A man recently set the world record for jumping into a foot of water from 50 feet high. Luckily, this made the clean-up rather simple.

A man visits an anti joke site looking for some humor. realizing that its not funny, he closes the window.

Whats the difference between Sarah Palin and Jason Voorhees? Jason has a chainsaw.

Peas

Heyy everyone text this number 320-510-3277 Kay ask him why he poops the bed at age 17 .. His name is mike geier.. Haha

What do the angels say when god sneezes? Chuck bless you

what kind of dog can tiptoe

How do you survive the end of the world? You can't- everyone will die!

knock knock... who's there? uninterrupted cow uninterrupted cow who?? exactly....

why did the chicken cross the road? it didn't it got hit by a bus.

Awesome! I've just received my free minecraft giftcode! >> minecraftnow.us <

What do you call a black man running really fast down a street? Active.

What's worse than Monkey Ball? Super Monkey Ball. What's worse than Super Monkey Ball? The Holocaust.

Barack Obama and a kangaroo pull up to a gas station. The gas station attendant takes one look at the kangaroo and says, "You know, we don't get many kangaroos here." Barack Obama replies, "At these prices, I'm not surprised. That's why we need to reduce our dependence on foreign oil."

Bob has 80 chocolate bars, he gives 5 to his uncle,10 to his mother and 8 to his freind. He then eats 40 chocolate bars. Q. How many chocolate bars has bob got left now? A. Bob has no chocolate bars left. Shortly after Bob ate 40 bars he was diagnosed with diabetes. He then died of a heart attack due to high cholesterol.

Customer: Waiter, waiter, there is a fly in my soup! Waiter: Sorry madam.

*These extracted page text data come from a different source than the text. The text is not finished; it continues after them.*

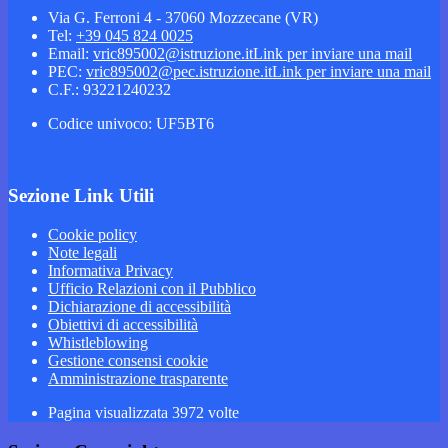
Via G. Ferroni 4 - 37060 Mozzecane (VR)
Tel:
+39 045 824 0025
Email:
vric895002@istruzione.it
Link per inviare una mail
PEC:
vric895002@pec.istruzione.it
Link per inviare una mail
C.F.: 93221240232
Codice univoco: UF5BT6
Sezione Link Utili
Cookie policy
Note legali
Informativa Privacy
Ufficio Relazioni con il Pubblico
Dichiarazione di accessibilità
Obiettivi di accessibilità
Whistleblowing
Gestione consensi cookie
Amministrazione trasparente
Pagina visualizzata
3972
volte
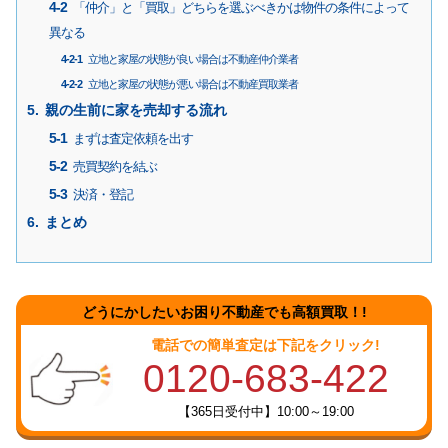
「仲介」と「買取」どちらを選ぶべきかは物件の条件によって
異なる
立地と家屋の状態が良い場合は不動産仲介業者
立地と家屋の状態が悪い場合は不動産買取業者
親の生前に家を売却する流れ
まずは査定依頼を出す
売買契約を結ぶ
決済・登記
まとめ
どうにかしたいお困り不動産でも高額買取！!
電話での簡単査定は下記をクリック!
0120-683-422
【365日受付中】10:00～19:00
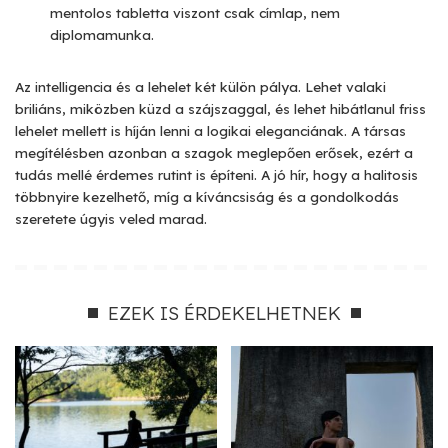
mentolos tabletta viszont csak címlap, nem
diplomamunka.
Az intelligencia és a lehelet két külön pálya. Lehet valaki
briliáns, miközben küzd a szájszaggal, és lehet hibátlanul friss
lehelet mellett is híján lenni a logikai eleganciának. A társas
megítélésben azonban a szagok meglepően erősek, ezért a
tudás mellé érdemes rutint is építeni. A jó hír, hogy a halitosis
többnyire kezelhető, míg a kíváncsiság és a gondolkodás
szeretete úgyis veled marad.
EZEK IS ÉRDEKELHETNEK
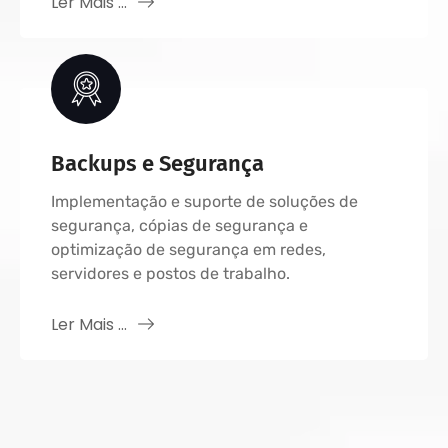
Ler Mais ...
Backups e Segurança
Implementação e suporte de soluções de
segurança, cópias de segurança e
optimização de segurança em redes,
servidores e postos de trabalho.
Ler Mais ...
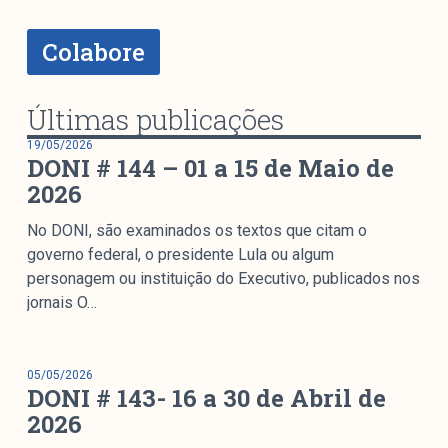
Mediómetro
Política Externa Brasileira
Colabore
Boletim da Pluralidade M
Entrevistas M
Últimas publicações
Institucional
19/05/2026
DONI # 144 – 01 a 15 de Maio de
2026
Nossa História
No DONI, são examinados os textos que citam o
Missão
governo federal, o presidente Lula ou algum
personagem ou instituição do Executivo, publicados nos
Metodologia
jornais O…
Equipe
Na Mídia
Parcerias
05/05/2026
DONI # 143- 16 a 30 de Abril de
Contato
2026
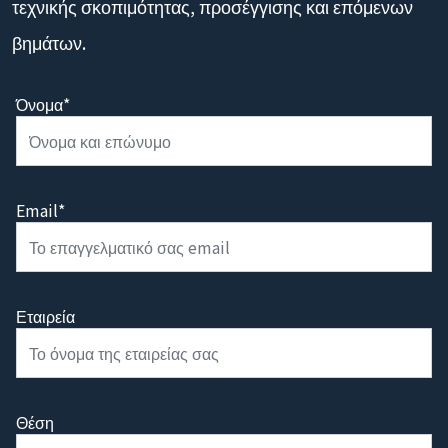
τεχνικής σκοπιμότητας, προσέγγισης και επόμενων
βημάτων.
Όνομα*
Email*
Εταιρεία
Θέση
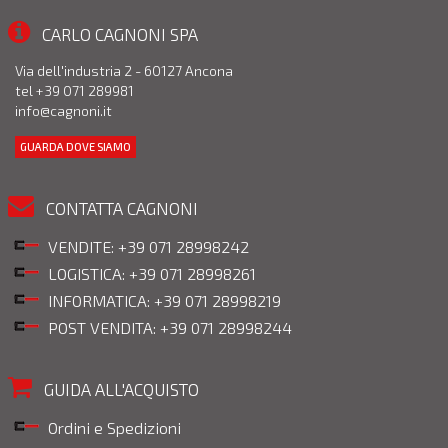
CARLO CAGNONI SPA
Via dell'industria 2 - 60127 Ancona
tel +39 071 289981
info@cagnoni.it
GUARDA DOVE SIAMO
CONTATTA CAGNONI
VENDITE: +39 071 28998242
LOGISTICA: +39 071 28998261
INFORMATICA: +39 071 28998219
POST VENDITA: +39 071 28998244
GUIDA ALL'ACQUISTO
Ordini e Spedizioni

What did the guy say to the other guy? Hello.

You idiot.

Why did the airplane crash? The pilot was a tomato!!

Knock knock. Who's there? The police. The police who? The band.

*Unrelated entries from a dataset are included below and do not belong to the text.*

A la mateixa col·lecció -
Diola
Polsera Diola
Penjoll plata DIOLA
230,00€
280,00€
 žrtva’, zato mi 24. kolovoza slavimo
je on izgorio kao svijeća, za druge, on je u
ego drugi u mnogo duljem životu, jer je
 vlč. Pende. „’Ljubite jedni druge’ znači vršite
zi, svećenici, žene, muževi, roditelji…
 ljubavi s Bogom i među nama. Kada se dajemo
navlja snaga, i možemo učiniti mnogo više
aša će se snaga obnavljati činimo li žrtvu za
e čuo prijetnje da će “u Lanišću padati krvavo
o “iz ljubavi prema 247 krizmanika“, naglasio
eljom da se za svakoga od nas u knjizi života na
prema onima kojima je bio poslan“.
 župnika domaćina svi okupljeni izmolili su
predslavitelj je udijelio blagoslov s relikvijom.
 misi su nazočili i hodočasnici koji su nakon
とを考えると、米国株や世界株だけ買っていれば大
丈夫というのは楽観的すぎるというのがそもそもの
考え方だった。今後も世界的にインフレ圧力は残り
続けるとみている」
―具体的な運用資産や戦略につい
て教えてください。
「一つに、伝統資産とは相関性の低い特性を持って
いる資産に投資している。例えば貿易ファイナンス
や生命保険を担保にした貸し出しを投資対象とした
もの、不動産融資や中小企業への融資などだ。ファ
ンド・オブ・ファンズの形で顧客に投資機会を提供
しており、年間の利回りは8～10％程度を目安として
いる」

Why did the chicken cross the road? Lebron traveled

if life gives you lemons, you have some lemons

What do you call a nun in a wheelchair? Virgin Mobile

Roger D. ASS , stops, has a ponder , and walks out of a s.t.i clinic ,without being seen

Anti Joke

What are Antijokes? Anti Jokes (or Anti Humor) is a type of comedy in which the uses is set up to expect a typical joke setup however the joke ends with such anticlimax that it becomes funny in its own right. The lack of punchline is the punchline.

Our Updated iOS App!

We've just released huge update to the iOS app! Now, access all your favorite text and photo sites like Anti-Joke, DIYLOL! A few things didn't make the original cut (like comments) but they'll be back soon. Best of all, the app is now FREE! Get it here.

The Anti Joke Book


NEW ANTI-JOKE BOOK!  Now that we've resolved the printing issues with our publisher, check out the BRAND SPANKING NEW Anti-Joke Book!

MOAR??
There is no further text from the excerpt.